The results have been positive -- Wake Forest has won four straight since the switch, including beating then-second-ranked Clemson at Littlejohn Coliseum in Woods' starting debut. But the jury is still out on whether the Demon Deacons will be as balanced a team as they were before.

While Duncan has enjoyed the benefits of Woods being on the court, Wake Forest's guards continue to struggle. Tony Rutland and Jerry Braswell have hit their shots with more consistency the past two games, but it has come when Virginia Tech and Wofford sloughed off trying to contend with Duncan and Woods inside.

"It hasn't improved as quickly as I would have liked," Odom said of his team's guard play. "The Wofford game is a throwaway. Virginia Tech was a pretty good indication. But it's not where it needs to be. I made the change not because we lost but in spite of the fact that we lost."

It's an interesting move, considering that the Demon Deacons were among the favorites to make the Final Four before Odom changed things around. Two other recent ACC teams made similar midseason switches, either in personal or philosophy, that helped them win national championships.

In 1991, Duke coach Mike Krzyzewski went to what he called his "Four Around" offense, surrounding Christian Laettner with more athletic wing players, including budding superstar Grant Hill. Two years later, North Carolina's Dean Smith went to using two 7-footers, Eric Montross and Kevin Salvadori, that gave guard Donald Williams more open looks. Williams was the Final Four MVP.

"I'm not looking at this as a medicine to get us into the Final Four," said Odom.

Odom is more concerned about today's game, about a Maryland team that he still considers among the most dangerous in the ACC despite its loss Wednesday night at Florida State. That the Terrapins are playing at home and remain the only team to beat Wake Forest this season also factor into Odom's fears.

"If we have any kind of advantage, it's not revenge," Odom said. "We respect Maryland's players and coaches and the fans at Cole Field House. I think our players will be aroused."

Not that the Terrapins will come in overconfident. If they had been giddy about the school's highest ranking in two years before their trip to Tallahassee, they are not now. Maryland committed 21 turnovers against the Seminoles, so coach Gary Williams had his team working on fundamental passing at practice Thursday.

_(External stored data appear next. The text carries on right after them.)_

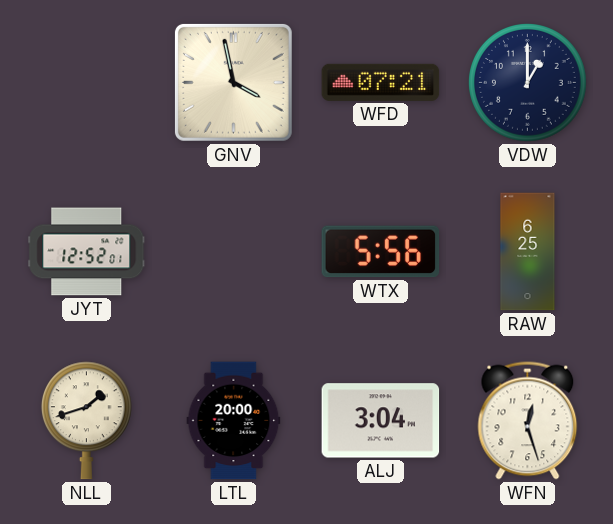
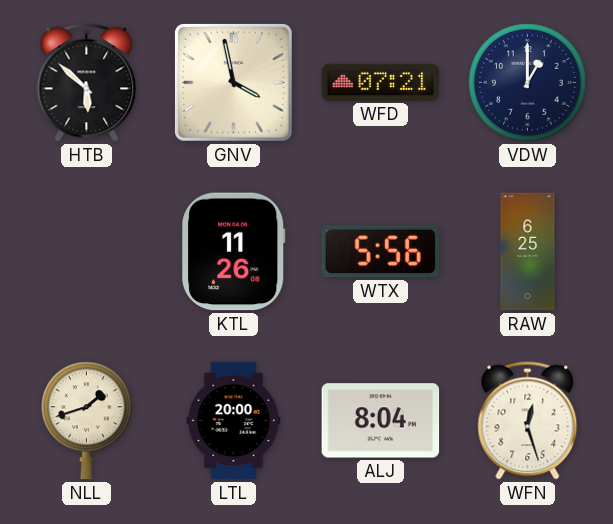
HTB: none -> 5:52
JYT: 12:52 -> none
KTL: none -> 11:26
ALJ: 3:04 -> 8:04
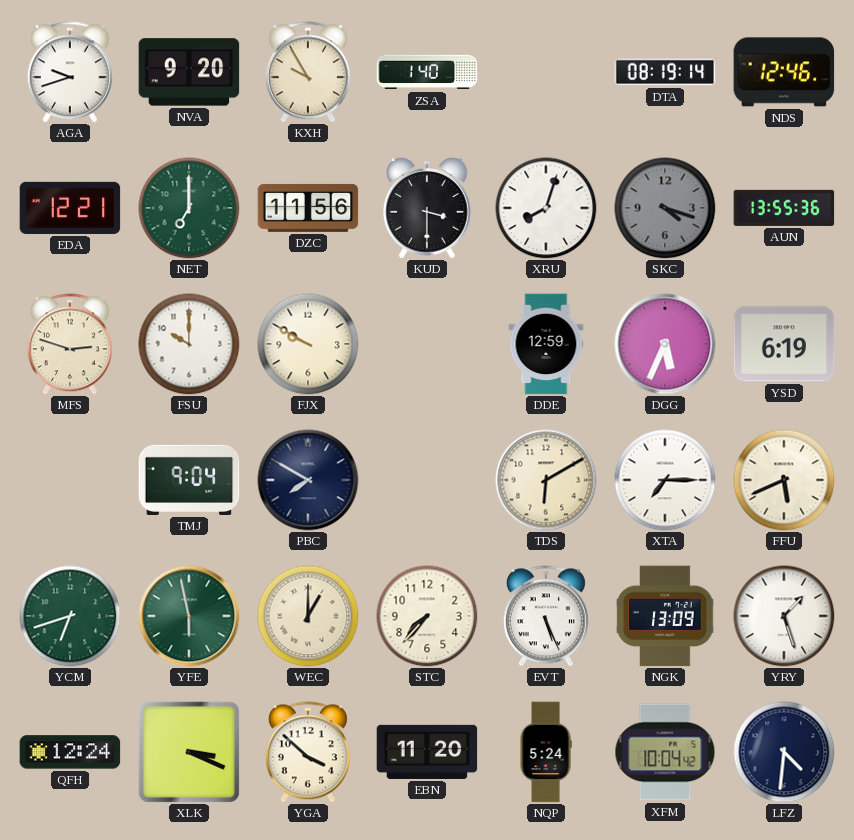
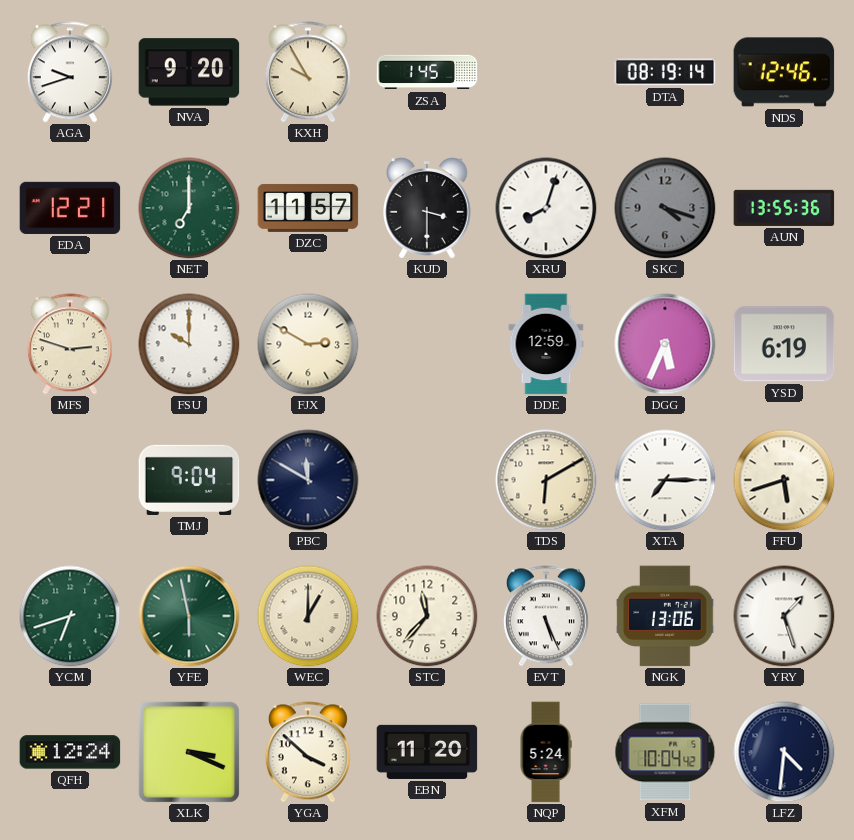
ZSA: 1:40 -> 1:45
DZC: 11:56 -> 11:57
FJX: 9:50 -> 2:50
PBC: 7:50 -> 11:50
FFU: 5:41 -> 5:42
STC: 7:37 -> 11:37
NGK: 13:09 -> 13:06
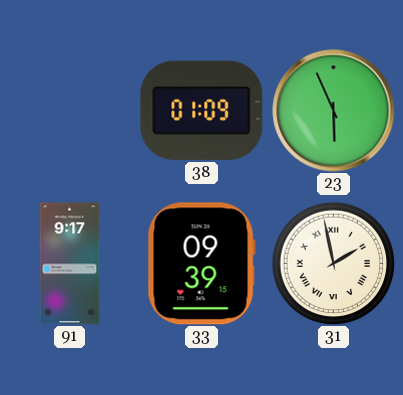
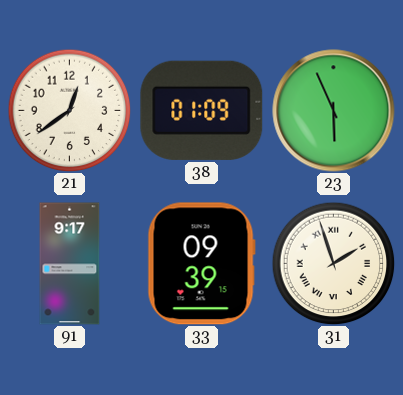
21: none -> 12:39
31: 1:58 -> 1:57
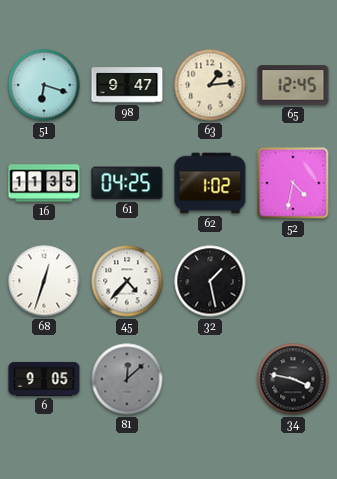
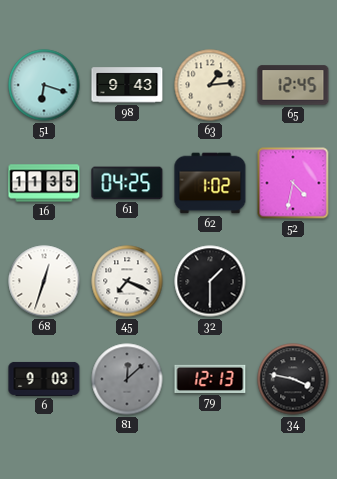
98: 9:47 -> 9:43
45: 4:37 -> 7:19
32: 1:28 -> 1:30
6: 9:05 -> 9:03
79: none -> 12:13
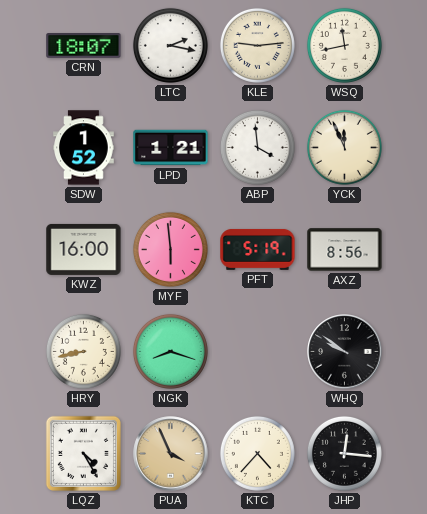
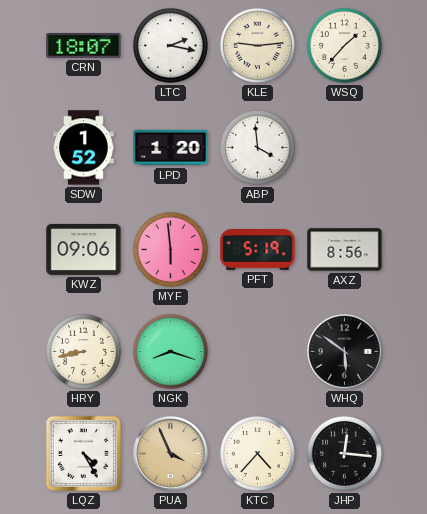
WSQ: 11:43 -> 1:37
LPD: 1:21 -> 1:20
YCK: 11:56 -> none
KWZ: 16:00 -> 09:06
WHQ: 9:51 -> 5:51
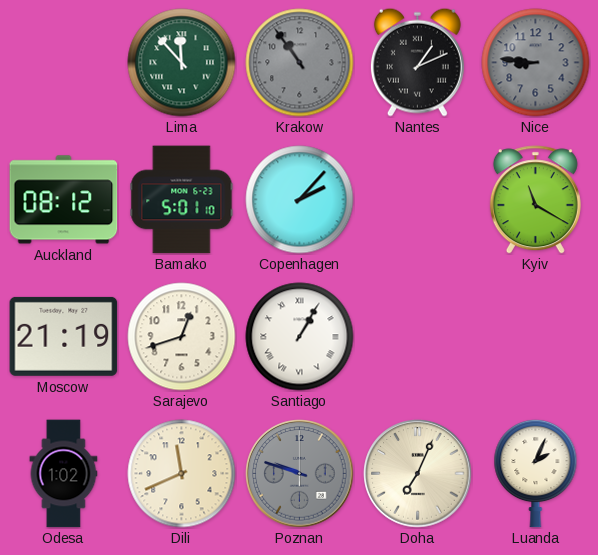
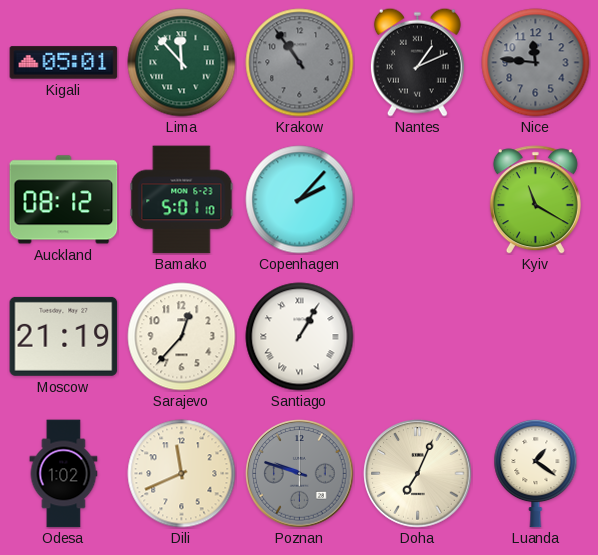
Kigali: none -> 05:01
Nice: 8:46 -> 11:46
Sarajevo: 12:42 -> 12:37
Luanda: 2:04 -> 1:21
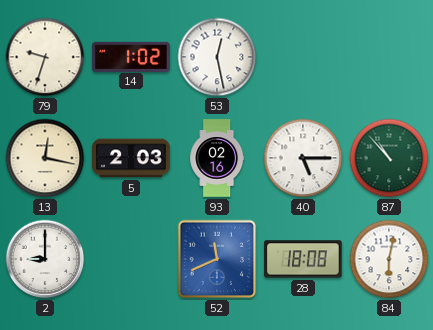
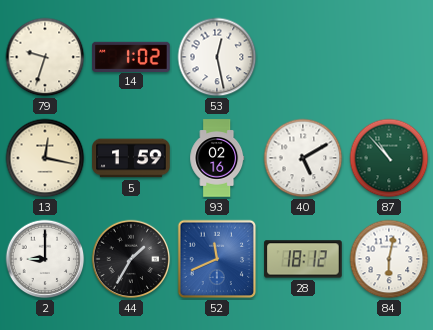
5: 2:03 -> 1:59
40: 5:15 -> 5:10
44: none -> 1:35
28: 18:08 -> 18:12
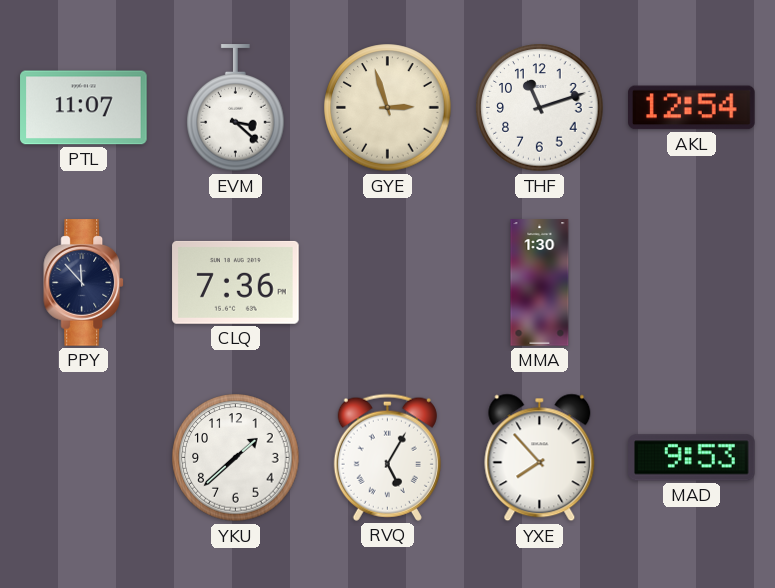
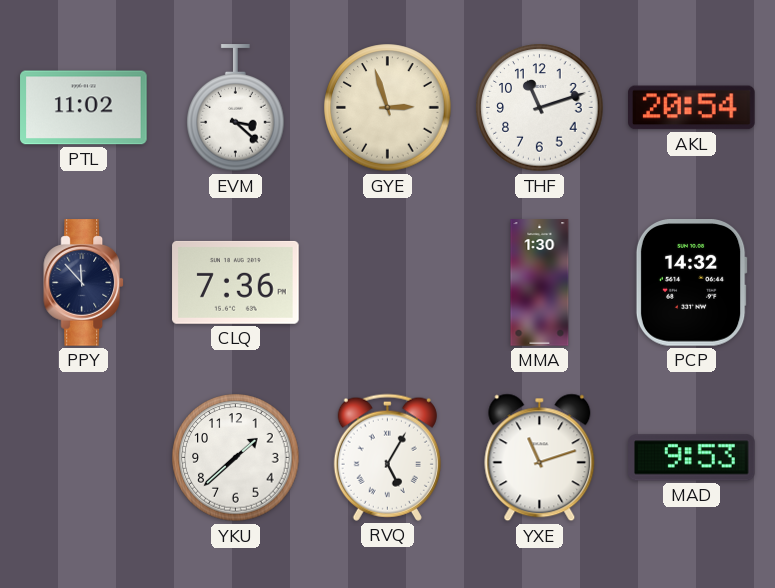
PTL: 11:07 -> 11:02
AKL: 12:54 -> 20:54
PCP: none -> 14:32
YXE: 7:53 -> 11:12
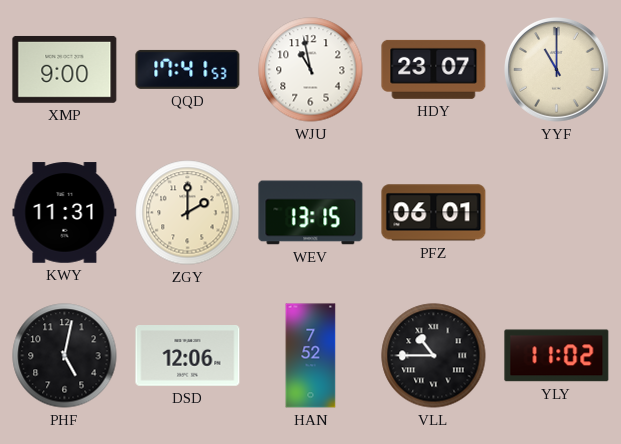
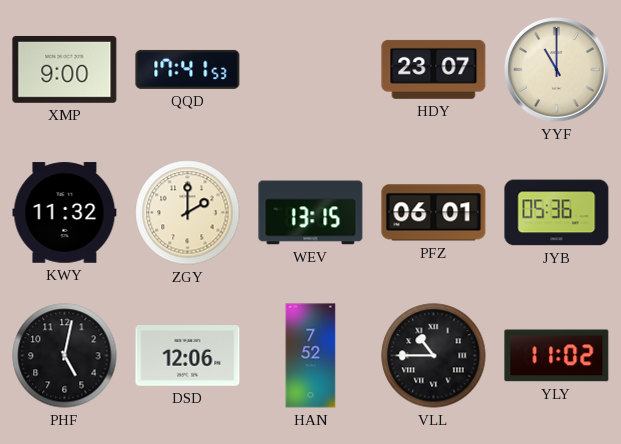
WJU: 10:58 -> none
KWY: 11:31 -> 11:32
JYB: none -> 05:36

Williams expects the Demon Deacons to be a different team this afternoon than they were Jan. 19, not the least of which will be the presence of Woods.

"It's really a tough matchup for us as it is for a lot of teams," Williams said. "The biggest thing is that we have to play our style. This time of year you can't adjust to everyone all the time. You have to go out and play your game."

At least one Maryland player doesn't seem a bit worried about Wake Forest's new lineup. Of course, sophomore point guard Terrell Stokes won't have to deal too much with Woods, who played only seven minutes in the first game.

"Loren Woods, he's a good player," Stokes said. "He's a freshman. But in this type of game, I don't think he'll be much of a factor."

After a comment like that -- one that made Williams cringe -- wet suits might be in order late this afternoon.

But maybe not for Wake Forest.

Terps today

L No. 2 Wake Forest (17-1, 7-1) vs. No. 5 Maryland (17-3, 6-2)

Site: Cole Field House, College Park

Time: 2 p.m.

TV/Radio: Chs. 2, 7/WBAL (1090 AM), WTOP (1500 AM)

Last meeting: Maryland won, 54-51, on Jan. 19 in Winston Salem, N.C.